El personaje en comento era un muchacho de facciones indígenas aún conservadas, morador del barrio Edmundo López de Monteria, llamarse Jairo Miguel Torres Oviedo. Cursó estudios de primaria en el Colegio Cristóbal Colón.

Es bachiller del Colegio Nacional José María Córdoba; Licenciado en Ciencias Sociales Universidad de Córdoba; estudiante de X semestre de Derecho de la Universidad del Sinú; Especialista en Ética y Filosofía Política de la Universidad de Cartagena; Especialista en Gerencia Pública UPB Montería; Magíster en Filosofía UPB Medellín y Doctor en Filosofía UPB de Medellín.

Ha sido docente en las siguientes Universidades: Universidad Cooperativa de Colombia; Universidad de Córdoba; Universidad Pontificia Bolivariana Monteria; Universidad del Sinú; Fundación Universitaria Juan de Castellanos; Pontificia Universidad Javeriana Monteria y en La Escuela Superior de Administración Pública ESAP.

Tiene el rector Torres Oviedo una rica experiencia profesional y administrativa prolija; de las cuales destaco las siguientes 5 de las 16 que tiene en su fecundo recorrido intelectual y académico: Miembro del Consejo Superior de la Universidad de Córdoba en representación de los egresados en los periodos 2011-2013 y 2014- 2016; candidato a la rectoría de la Universidad de Córdoba periodo 2009 a 2012; director del grupo de investigaciones socio jurídicas, socioeconómico y urbano regional, reconocido en COLCIENCIAS; director del grupo de investigación en ciencias sociales y humanas clasificado en categoría D de COLCIENCIAS; miembro del comité científico de la revista internacional BAJO PALABRA DE LA UNIVERSIDAD AUTÓNOMA DE MADRID y Par académico del Ministerio de Educación Nacional en los procesos de registro calificado y acreditación de los programas de maestría y doctorado.

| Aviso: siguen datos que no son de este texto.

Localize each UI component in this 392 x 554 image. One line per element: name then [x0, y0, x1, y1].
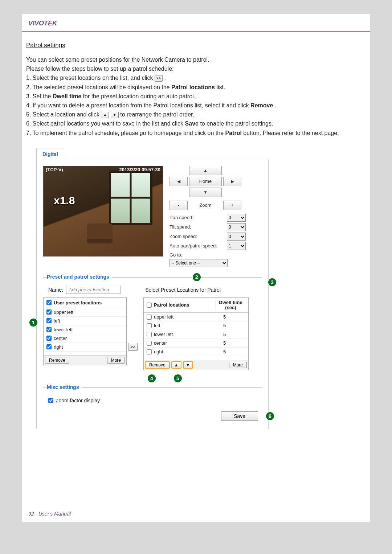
preset-legend: Preset and patrol settings — [47, 274, 112, 280]
step-text: 7. To implement the patrol schedule, ple… — [26, 130, 225, 136]
step-text: to enable the patrol settings. — [200, 120, 273, 127]
tilt-speed-select[interactable]: 0 — [227, 223, 246, 231]
step-text: for the preset location during an auto p… — [83, 93, 196, 99]
step-text: list. — [216, 84, 225, 90]
select-patrol-label: Select Preset Locations for Patrol — [145, 287, 221, 293]
intro-line: Please follow the steps below to set up … — [26, 65, 366, 73]
callout-4: 4 — [148, 374, 156, 382]
patrol-list-item[interactable]: upper left5 — [144, 313, 248, 321]
pan-speed-select[interactable]: 0 — [227, 214, 246, 222]
auto-speed-label: Auto pan/patrol speed: — [170, 243, 217, 249]
preset-remove-button[interactable]: Remove — [45, 357, 69, 364]
preset-item-checkbox[interactable] — [46, 309, 52, 315]
patrol-item-checkbox[interactable] — [147, 315, 152, 320]
camera-timestamp: 2013/3/20 09:57:30 — [119, 167, 160, 172]
preset-item-label: lower left — [54, 327, 73, 332]
callout-1: 1 — [29, 319, 37, 327]
tab-digital[interactable]: Digital — [36, 148, 64, 159]
save-button[interactable]: Save — [221, 411, 258, 421]
patrol-list-header: Patrol locations — [154, 302, 189, 308]
zoom-label: Zoom — [189, 201, 222, 210]
preset-item-label: left — [54, 318, 60, 324]
pan-speed-label: Pan speed: — [170, 215, 193, 220]
patrol-more-button[interactable]: More — [229, 362, 247, 368]
tilt-speed-label: Tilt speed: — [170, 224, 191, 230]
patrol-item-checkbox[interactable] — [147, 341, 152, 346]
preset-list-item[interactable]: right — [44, 343, 126, 352]
preset-list-item[interactable]: upper left — [44, 308, 126, 317]
step-bold: Remove — [250, 102, 273, 108]
patrol-item-dwell: 5 — [220, 314, 245, 320]
ptz-right-button[interactable]: ▶ — [223, 177, 241, 186]
transfer-button[interactable]: >> — [128, 343, 138, 351]
patrol-item-checkbox[interactable] — [147, 323, 152, 328]
preset-item-label: right — [54, 344, 63, 350]
zoom-in-button[interactable]: + — [223, 201, 241, 210]
arrow-up-icon: ▲ — [101, 112, 109, 118]
step-bold: Save — [185, 120, 199, 127]
auto-speed-select[interactable]: 1 — [227, 242, 246, 250]
goto-label: Go to: — [170, 252, 262, 258]
misc-legend: Misc settings — [47, 384, 82, 390]
patrol-list-item[interactable]: left5 — [144, 321, 248, 330]
preset-select-all-checkbox[interactable] — [46, 300, 52, 305]
ptz-up-button[interactable]: ▲ — [189, 166, 222, 175]
zoom-speed-label: Zoom speed: — [170, 234, 197, 239]
patrol-item-label: lower left — [154, 332, 173, 337]
callout-5: 5 — [174, 374, 182, 382]
arrow-down-icon: ▼ — [111, 112, 119, 118]
step-text: . — [275, 102, 276, 108]
patrol-item-checkbox[interactable] — [147, 332, 152, 337]
preset-more-button[interactable]: More — [107, 357, 125, 364]
preset-item-checkbox[interactable] — [46, 318, 52, 323]
patrol-item-label: center — [154, 340, 167, 346]
patrol-item-dwell: 5 — [220, 323, 245, 328]
patrol-move-up-button[interactable]: ▲ — [172, 362, 181, 368]
patrol-remove-button[interactable]: Remove — [145, 362, 170, 368]
preset-list-item[interactable]: center — [44, 334, 126, 343]
callout-2: 2 — [193, 273, 201, 281]
step-text: 1. Select the preset locations on the li… — [26, 75, 155, 81]
patrol-list-item[interactable]: lower left5 — [144, 330, 248, 339]
preset-item-checkbox[interactable] — [46, 327, 52, 332]
step-text: . — [164, 75, 166, 81]
ptz-left-button[interactable]: ◀ — [170, 177, 188, 186]
patrol-select-all-checkbox[interactable] — [147, 303, 152, 308]
patrol-item-checkbox[interactable] — [147, 349, 152, 354]
step-text: 2. The selected preset locations will be… — [26, 84, 171, 90]
preset-list-header: User preset locations — [54, 300, 102, 305]
ptz-down-button[interactable]: ▼ — [189, 188, 222, 197]
zoom-factor-display-checkbox[interactable] — [48, 398, 53, 403]
preset-list-item[interactable]: left — [44, 317, 126, 325]
goto-select[interactable]: -- Select one -- — [170, 259, 228, 267]
zoom-factor-overlay: x1.8 — [54, 194, 75, 207]
step-text: 6. Select patrol locations you want to s… — [26, 120, 185, 127]
patrol-list-item[interactable]: right5 — [144, 348, 248, 356]
brand-label: VIVOTEK — [28, 20, 57, 27]
page-footer: 92 - User's Manual — [28, 511, 71, 517]
callout-3: 3 — [268, 278, 276, 286]
name-label: Name: — [48, 287, 63, 293]
preset-list-item[interactable]: lower left — [44, 325, 126, 334]
preset-name-input[interactable] — [66, 286, 121, 294]
patrol-item-dwell: 5 — [220, 332, 245, 337]
zoom-factor-display-label: Zoom factor display — [56, 398, 100, 403]
patrol-item-label: right — [154, 349, 163, 354]
preset-item-label: center — [54, 336, 67, 341]
ptz-home-button[interactable]: Home — [189, 177, 222, 186]
patrol-item-label: left — [154, 323, 160, 328]
zoom-speed-select[interactable]: 0 — [227, 233, 246, 241]
step-bold: Patrol — [225, 130, 242, 136]
zoom-out-button[interactable]: - — [170, 201, 188, 210]
patrol-item-dwell: 5 — [220, 349, 245, 354]
step-bold: Dwell time — [53, 93, 81, 99]
preset-item-checkbox[interactable] — [46, 344, 52, 349]
patrol-move-down-button[interactable]: ▼ — [183, 362, 193, 368]
preset-item-label: upper left — [54, 309, 73, 315]
patrol-list-item[interactable]: center5 — [144, 339, 248, 348]
transfer-icon: >> — [155, 75, 163, 82]
patrol-item-dwell: 5 — [220, 340, 245, 346]
step-text: 5. Select a location and click — [26, 111, 101, 118]
step-text: to rearrange the patrol order. — [120, 111, 194, 118]
preset-item-checkbox[interactable] — [46, 336, 52, 341]
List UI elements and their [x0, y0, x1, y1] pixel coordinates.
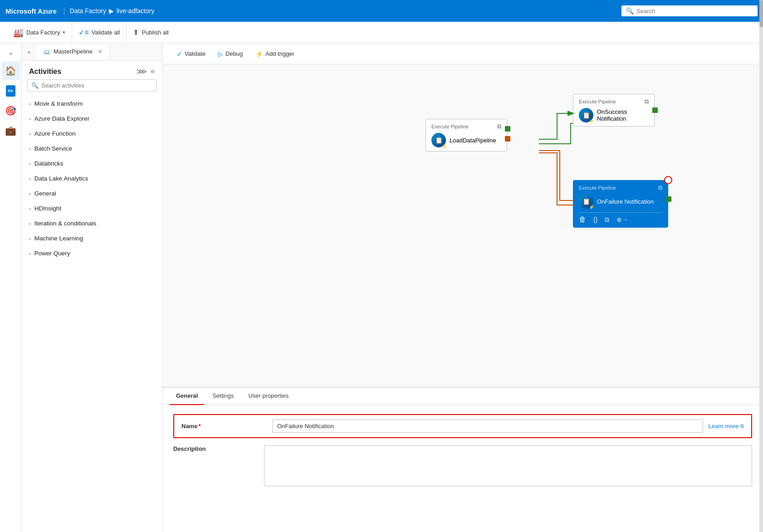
debug-label: Debug — [225, 50, 243, 57]
name-input[interactable] — [272, 420, 703, 433]
move-action-icon[interactable]: ⊕→ — [616, 216, 628, 223]
activity-item-data-lake-analytics[interactable]: › Data Lake Analytics — [22, 171, 162, 186]
node-header: Execute Pipeline ⧉ — [579, 184, 662, 191]
node-body: 📋 ⚡ LoadDataPipeline — [431, 133, 501, 147]
activity-label: Data Lake Analytics — [34, 175, 88, 182]
name-field-wrapper: Name* Learn more ⧉ — [173, 414, 752, 438]
description-input-wrap — [264, 445, 752, 488]
delete-action-icon[interactable]: 🗑 — [579, 215, 586, 224]
code-action-icon[interactable]: {} — [593, 216, 597, 223]
tab-user-properties[interactable]: User properties — [242, 388, 295, 405]
expand-icon[interactable]: » — [6, 49, 15, 58]
load-data-pipeline-node[interactable]: Execute Pipeline ⧉ 📋 ⚡ LoadDataPipeline — [426, 119, 507, 151]
content-area: ✓ Validate ▷ Debug ⚡ Add trigger — [162, 44, 763, 532]
canvas-toolbar: ✓ Validate ▷ Debug ⚡ Add trigger — [162, 44, 763, 64]
master-pipeline-tab[interactable]: 🗂 MasterPipeline ✕ — [36, 44, 110, 60]
activity-item-azure-data-explorer[interactable]: › Azure Data Explorer — [22, 111, 162, 126]
activity-item-general[interactable]: › General — [22, 186, 162, 201]
chevron-icon: › — [29, 236, 31, 241]
trigger-icon: ⚡ — [255, 50, 263, 58]
chevron-icon: › — [29, 161, 31, 166]
chevron-icon: › — [29, 191, 31, 196]
pipeline-tab-close[interactable]: ✕ — [98, 49, 103, 55]
bottom-tabs: General Settings User properties — [162, 388, 763, 405]
node-header: Execute Pipeline ⧉ — [431, 123, 501, 130]
home-button[interactable]: 🏠 — [2, 62, 20, 80]
icon-sidebar: » 🏠 ✏ 🎯 💼 — [0, 44, 22, 532]
expand-panel-button[interactable]: » — [22, 44, 36, 60]
node-body: 📋 ⚡ OnSuccessNotification — [579, 108, 649, 122]
expand-all-icon[interactable]: ⋙ — [137, 67, 147, 76]
activities-panel: » 🗂 MasterPipeline ✕ Activities ⋙ « 🔍 › — [22, 44, 162, 532]
activity-item-batch-service[interactable]: › Batch Service — [22, 141, 162, 156]
node-name: OnFailure Notification — [597, 198, 654, 205]
activity-item-move-transform[interactable]: › Move & transform — [22, 96, 162, 111]
node-body: 📋 ⚡ OnFailure Notification — [579, 194, 662, 209]
external-link-icon[interactable]: ⧉ — [497, 123, 501, 130]
on-success-node[interactable]: Execute Pipeline ⧉ 📋 ⚡ OnSuccessNotifica… — [573, 94, 655, 127]
search-input[interactable] — [636, 8, 753, 15]
bottom-content: Name* Learn more ⧉ Description — [162, 405, 763, 532]
external-link-icon: ⧉ — [740, 423, 744, 429]
validate-all-button[interactable]: ✓≡ Validate all — [72, 22, 127, 43]
add-trigger-button[interactable]: ⚡ Add trigger — [250, 48, 300, 60]
node-header-text: Execute Pipeline — [579, 99, 616, 104]
chevron-icon: › — [29, 251, 31, 256]
chevron-icon: › — [29, 116, 31, 122]
pencil-button[interactable]: ✏ — [2, 82, 20, 100]
breadcrumb-service[interactable]: Data Factory — [70, 7, 106, 15]
activities-header: Activities ⋙ « — [22, 61, 162, 79]
description-textarea[interactable] — [264, 445, 752, 486]
data-factory-label: Data Factory — [26, 29, 60, 36]
activity-label: HDInsight — [34, 205, 61, 212]
pipeline-tab-bar: » 🗂 MasterPipeline ✕ — [22, 44, 162, 61]
learn-more-link[interactable]: Learn more ⧉ — [709, 423, 744, 430]
monitor-button[interactable]: 🎯 — [2, 102, 20, 120]
breadcrumb-item: live-adfactory — [117, 7, 154, 15]
tab-settings[interactable]: Settings — [206, 388, 240, 405]
activity-item-hdinsight[interactable]: › HDInsight — [22, 201, 162, 216]
scrollbar[interactable] — [759, 0, 763, 532]
activities-header-icons: ⋙ « — [137, 67, 155, 76]
chevron-icon: › — [29, 101, 31, 107]
node-pipeline-icon: 📋 ⚡ — [579, 108, 593, 122]
collapse-icon[interactable]: « — [151, 67, 155, 76]
search-box[interactable]: 🔍 — [621, 5, 758, 16]
copy-action-icon[interactable]: ⧉ — [605, 216, 609, 224]
activity-item-databricks[interactable]: › Databricks — [22, 156, 162, 171]
node-header: Execute Pipeline ⧉ — [579, 98, 649, 105]
node-header-text: Execute Pipeline — [579, 185, 616, 190]
activity-item-machine-learning[interactable]: › Machine Learning — [22, 231, 162, 246]
main-toolbar: 🏭 Data Factory ▾ ✓≡ Validate all ⬆ Publi… — [0, 22, 763, 44]
publish-all-label: Publish all — [142, 29, 168, 36]
node-pipeline-icon: 📋 ⚡ — [431, 133, 446, 147]
publish-icon: ⬆ — [133, 28, 139, 37]
scrollbar-thumb[interactable] — [759, 0, 763, 27]
pipeline-canvas[interactable]: Execute Pipeline ⧉ 📋 ⚡ LoadDataPipeline — [162, 64, 763, 387]
activity-label: Move & transform — [34, 100, 83, 107]
briefcase-icon: 💼 — [5, 125, 16, 136]
learn-more-label: Learn more — [709, 423, 739, 430]
chevron-icon: › — [29, 131, 31, 137]
debug-button[interactable]: ▷ Debug — [213, 48, 248, 60]
briefcase-button[interactable]: 💼 — [2, 122, 20, 140]
top-bar: Microsoft Azure Data Factory ▶ live-adfa… — [0, 0, 763, 22]
activity-item-power-query[interactable]: › Power Query — [22, 246, 162, 261]
factory-icon: 🏭 — [14, 28, 24, 38]
activity-label: General — [34, 190, 56, 197]
data-factory-toolbar-item[interactable]: 🏭 Data Factory ▾ — [7, 22, 72, 43]
activity-item-iteration-conditionals[interactable]: › Iteration & conditionals — [22, 216, 162, 231]
activity-item-azure-function[interactable]: › Azure Function — [22, 126, 162, 141]
publish-all-button[interactable]: ⬆ Publish all — [127, 22, 175, 43]
external-link-icon[interactable]: ⧉ — [645, 98, 649, 105]
tab-general-label: General — [176, 392, 198, 399]
external-link-icon[interactable]: ⧉ — [658, 184, 662, 191]
validate-all-label: Validate all — [92, 29, 120, 36]
activities-search-box[interactable]: 🔍 — [27, 79, 157, 92]
tab-general[interactable]: General — [170, 388, 204, 405]
on-failure-node[interactable]: Execute Pipeline ⧉ 📋 ⚡ OnFailure Notific… — [573, 180, 668, 228]
activities-search-input[interactable] — [41, 82, 152, 89]
validate-button[interactable]: ✓ Validate — [171, 48, 211, 60]
right-connector — [666, 196, 671, 202]
name-label: Name* — [181, 423, 272, 430]
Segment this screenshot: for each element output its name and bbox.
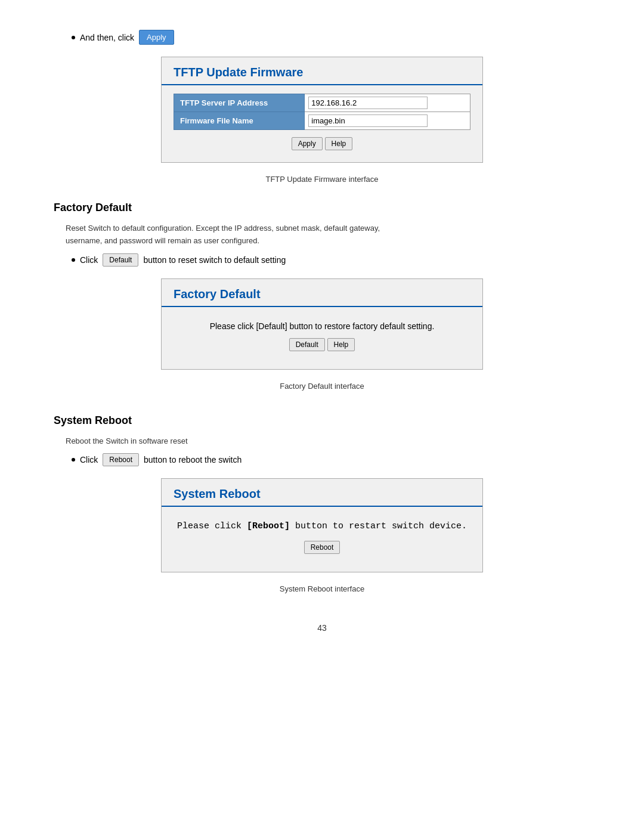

Entre producción académica, escritos e investigaciones tiene 30 publicaciones. Ha sido distinguido con 14 reconocimientos académicos. Ponente en 35 eventos entre nacionales e internacionales y ha asistido entre cursos y seminarios a 60.

La semblanza parcial que hago de la fecunda trayectoria intelectual y académica como docente, investigador y escritor del dr Jairo Torres; no es inspirada en las prácticas de los quitamotas; lo hago para ponerle a las nuevas generaciones el saber, como la escalera para la superación y el éxito personal y profesional.

Y también para dejar sentado el precedente de que quien aspire a ser rector de la Universidad de Córdoba, tiene que ser un intelectual orgánico salido del mundo de la academia. Espere el próximo artículo.